絶対数では自宅のパソコン経由による購入者が一番多く、次いでスマートフォン、自宅外パソコン、タブレット型端末と続く。パソコンによるインターネット利用者が多いため、利用者に対する比率は低くても、購入者絶対数は多くなる次第。ただしインターネット利用者に関しては、タブレット型端末はパソコンの1/4程度でしかないにも関わらず、電子書籍購入者「数」は半分程度にまで肉薄しているのも、驚くべき結果といえる。
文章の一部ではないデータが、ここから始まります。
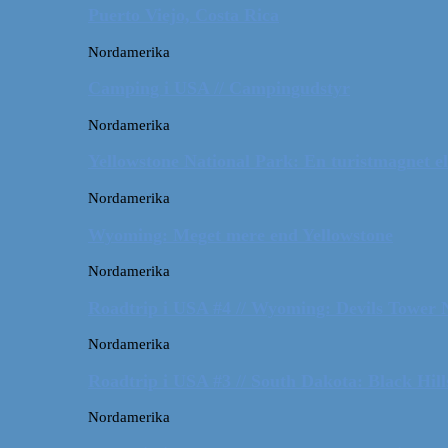
Puerto Viejo, Costa Rica
Nordamerika
Camping i USA // Campingudstyr
Nordamerika
Yellowstone National Park: En turistmagnet el
Nordamerika
Wyoming: Meget mere end Yellowstone
Nordamerika
Roadtrip i USA #4 // Wyoming: Devils Tower
Nordamerika
Roadtrip i USA #3 // South Dakota: Black Hil
Nordamerika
今件「通信利用動向調査」では無料閲覧による電子書籍の利用状況は一切反映されていないため、全貌と表現するには程遠い値ではあるが、それでも電子書籍の現状の一部を確実に認識できるものとして、意義のあるものといえる。今後タブレット型端末の普及が広まるに連れて、電子書籍の利用性向がどのような変化をとげていくのか、電子書籍の市場の拡大動向と合わせ、大いに注目・期待したいところだ。

余談だが、インターネット利用者に占める割合では無く、全体に占める割合を算出したのが次のグラフ。

↑ 電子書籍の購入者比率(2014年末、過去1年間、全体比、無回答調整なし)
↑ 電子書籍の購入者比率(2014年末、過去1年間、全体比、無回答調整なし)

例えば全体では2.6%とあるので、15歳以上全体では38人に1人ほどが、過去1年間で1冊以上電子書籍を有料で購入した計算になる。本文におけるインターネット利用者限定のグラフと比べて、家庭用ゲーム機やインターネットテレビにおける値が低めに出ているのは、それらの端末でインターネットを利用している人の割合が少ないため。世代別傾向では大きな違いが無いが、いくぶん世代間格差が開いている感はいなめない。インターネット利用の是非が影響しているのだろう。